Problem description.
Transcribe the data in full, keeping each line exactly as it appears.

[Page-level text extractions]
^^^^

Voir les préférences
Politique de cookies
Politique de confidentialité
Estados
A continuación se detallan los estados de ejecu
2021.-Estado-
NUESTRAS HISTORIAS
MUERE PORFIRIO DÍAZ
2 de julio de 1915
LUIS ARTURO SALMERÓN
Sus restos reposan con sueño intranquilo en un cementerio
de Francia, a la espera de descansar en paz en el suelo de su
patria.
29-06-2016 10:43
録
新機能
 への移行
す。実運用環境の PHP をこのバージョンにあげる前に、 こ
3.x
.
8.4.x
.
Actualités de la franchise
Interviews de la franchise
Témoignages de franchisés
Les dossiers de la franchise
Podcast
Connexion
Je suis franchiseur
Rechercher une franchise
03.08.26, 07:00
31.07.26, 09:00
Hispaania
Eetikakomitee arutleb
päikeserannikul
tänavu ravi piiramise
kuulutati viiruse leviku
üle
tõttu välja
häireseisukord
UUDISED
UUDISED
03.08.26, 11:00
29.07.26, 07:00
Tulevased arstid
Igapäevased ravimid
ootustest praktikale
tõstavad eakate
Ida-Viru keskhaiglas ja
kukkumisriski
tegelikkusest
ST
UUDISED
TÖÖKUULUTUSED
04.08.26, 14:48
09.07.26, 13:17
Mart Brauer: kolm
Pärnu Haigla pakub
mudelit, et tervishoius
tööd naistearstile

^^^^

Solution to the problem.
Voir les préférences
Politique de cookies
Politique de confidentialité
Estados
A continuación se detallan los estados de ejecu
2021.-Estado-
NUESTRAS HISTORIAS
MUERE PORFIRIO DÍAZ
2 de julio de 1915
LUIS ARTURO SALMERÓN
Sus restos reposan con sueño intranquilo en un cementerio
de Francia, a la espera de descansar en paz en el suelo de su
patria.
29-06-2016 10:43
録
新機能
 への移行
す。実運用環境の PHP をこのバージョンにあげる前に、 こ
3.x
.
8.4.x
.
Actualités de la franchise
Interviews de la franchise
Témoignages de franchisés
Les dossiers de la franchise
Podcast
Connexion
Je suis franchiseur
Rechercher une franchise
03.08.26, 07:00
31.07.26, 09:00
Hispaania
Eetikakomitee arutleb
päikeserannikul
tänavu ravi piiramise
kuulutati viiruse leviku
üle
tõttu välja
häireseisukord
UUDISED
UUDISED
03.08.26, 11:00
29.07.26, 07:00
Tulevased arstid
Igapäevased ravimid
ootustest praktikale
tõstavad eakate
Ida-Viru keskhaiglas ja
kukkumisriski
tegelikkusest
ST
UUDISED
TÖÖKUULUTUSED
04.08.26, 14:48
09.07.26, 13:17
Mart Brauer: kolm
Pärnu Haigla pakub
mudelit, et tervishoius
tööd naistearstile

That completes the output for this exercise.